Patients in first group were given an intravenous (IV) infusion of ketamine for 40 minutes. Patients in the second group were given an IV with midazolam, another type of anesthesia that doesn’t have any known antidepressant qualities, for 40 minutes.
After 24 hours, the researchers evaluated the patients for symptoms of major depression with the Montgomery-Asberg Depression Rating Scale. The depression scale has a range from 0 to 54, with scores above a 20 labeled as moderate depression and scores above a 34 labeled as severe depression.
The results of the study showed that 64 percent of the patients who had received ketamine experienced some symptom relief, compared to 28 percent of the midazolam group.
Patients in the ketamine group reported an average 16.5-point reduction on the depression rating scale compared to the average 8.8-point reduction experienced by patients in the midazolam group.
After seven days, the researchers evaluated the patients again and found that 46 percent of the ketamine group still had some symptom relief compared to only 18 percent of the midazolam group.
No serious side effects were found in any of the patients in either of the two groups.

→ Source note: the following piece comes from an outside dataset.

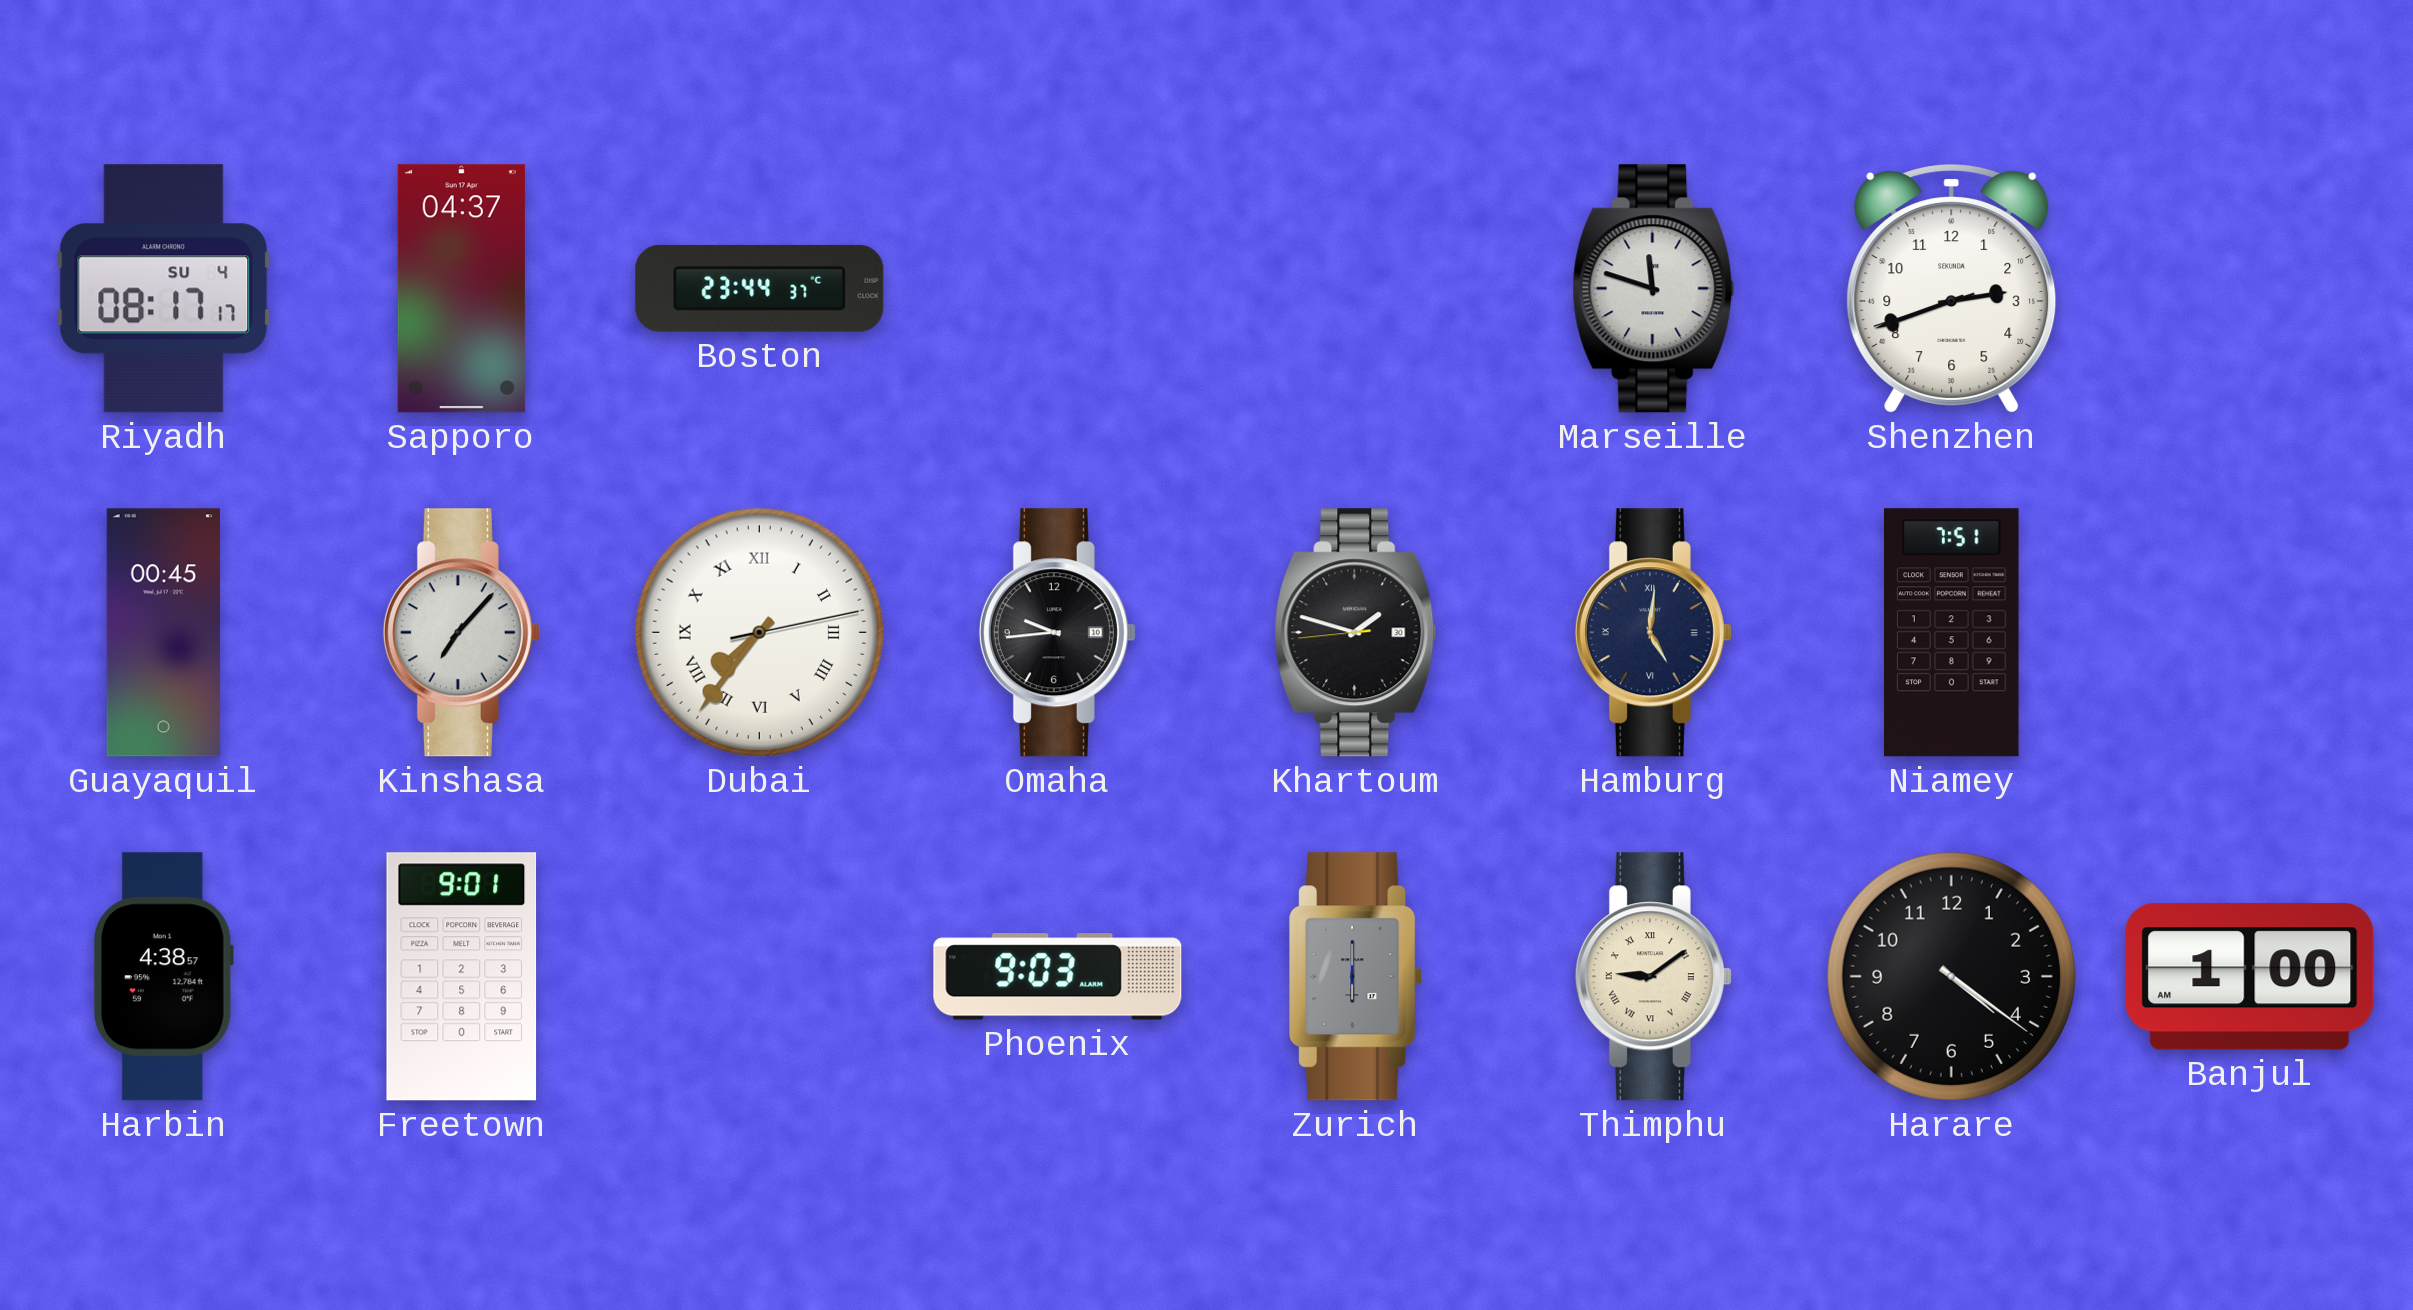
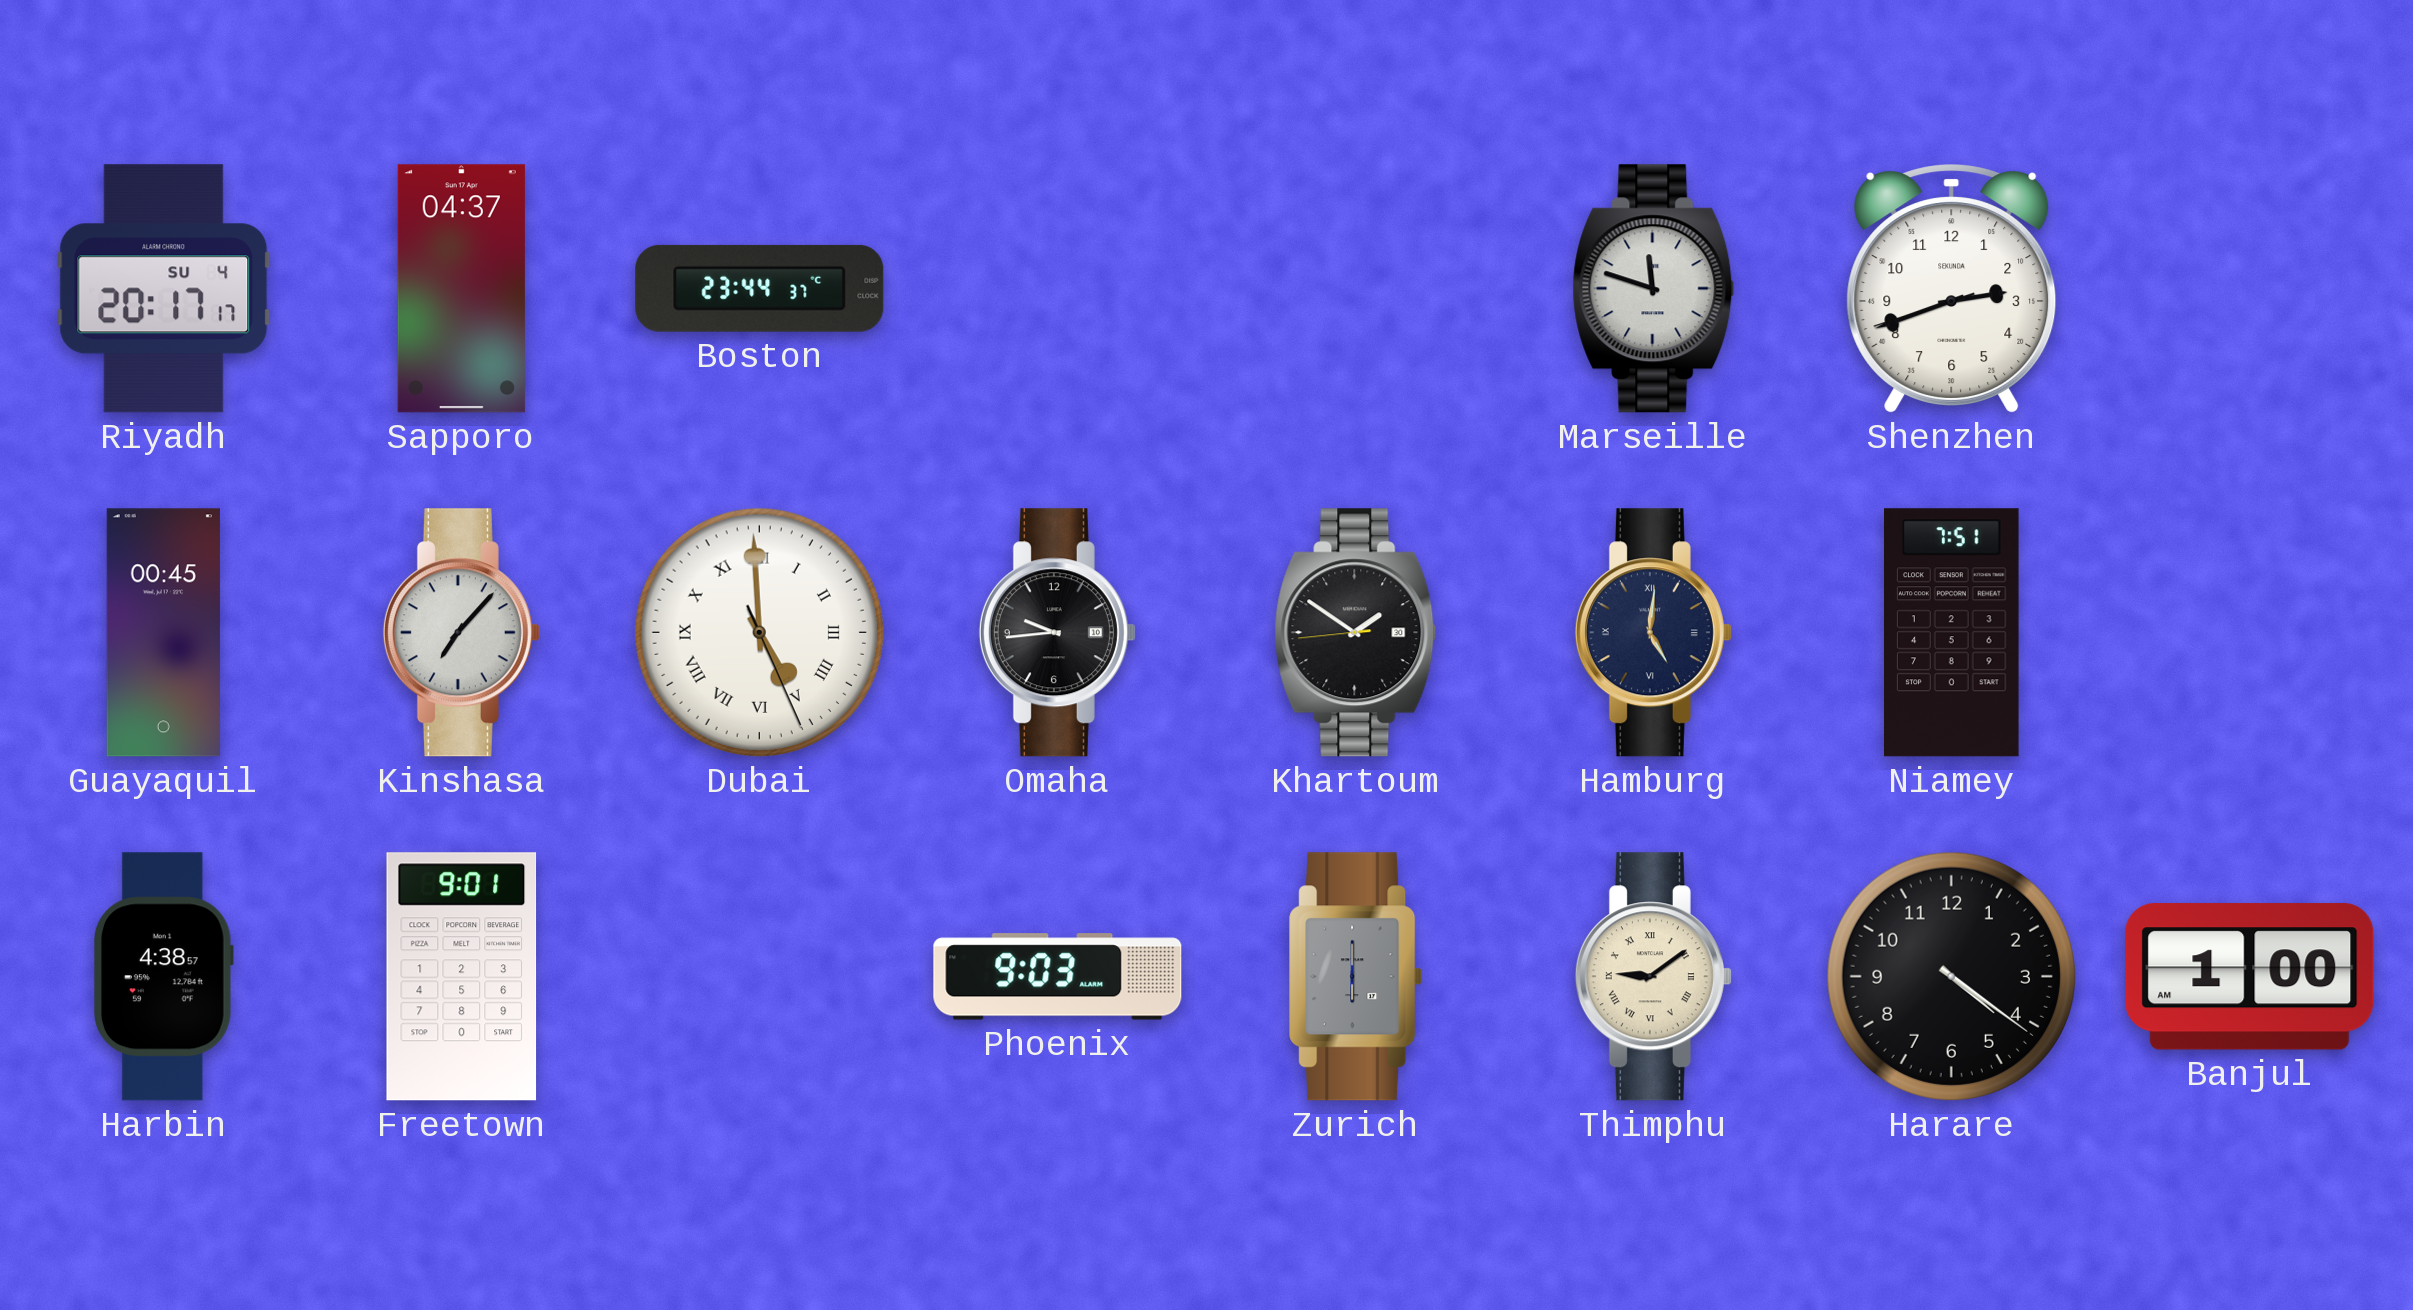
Riyadh: 08:17 -> 20:17
Dubai: 7:36 -> 4:59
Khartoum: 1:47 -> 1:50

So far, this trial has been the largest clinical trial to test the use of ketamine in patients with treatment resistant major depressive disorder.
The study authors concluded that the ketamine IV helped provide rapid relief and large antidepressant effects in patients with major depression within 24 hours and lasted for up to seven days.
While ketamine is already on the market for anesthesia purposes, it has not yet been approved to treat depression. Therefore, the cost of a ketamine IV for the treatment of depression would not be covered by insurance and could run as high as $3,000 or more.
Ketamine has been used as a drug of abuse, so patients should never use ketamine with the intention of self-treatment for depression.
“Ketamine’s history dates back to the 1960’s when it was synthesized from PCP (phencyclidine) by the pharmaceutical company Parke-Davis. It received FDA approval in 1970 and was first used as an anesthetic for soldiers of the Vietnam War," Jason Poquette, BPharm, RPh, told dailyRx.
"Aside from this indication as an anesthetic, and some off-label treatment of pain or neuralgia, ketamine has had a rather limited spectrum of medical uses in humans. But this recent study has opened the door for perhaps a new field of opportunity in using ketamine for the rapid reversal of treatment-resistant depression."
"The results of the study were impressive, with ketamine approximately doubling the likelihood of a positive response when compared to the “active” placebo used by the control group. It was the addition of the active placebo (midazolam) which differentiated this study from those done earlier with inactive placebo controls."
"Long-term improvement remains uncertain, and the necessity of administering ketamine by IV infusion is a challenge, but the results of this study help confirm that ketamine deserves significant attention and study for future application in patients with resistant depression," said Dr. Poquette, who was not involved with this study.
This study was presented on May 20 at the annual meeting of the American Psychiatric Association in San Francisco, CA. The research presented has not yet been published in a peer-reviewed journal.
No trial funding information was made available to the public.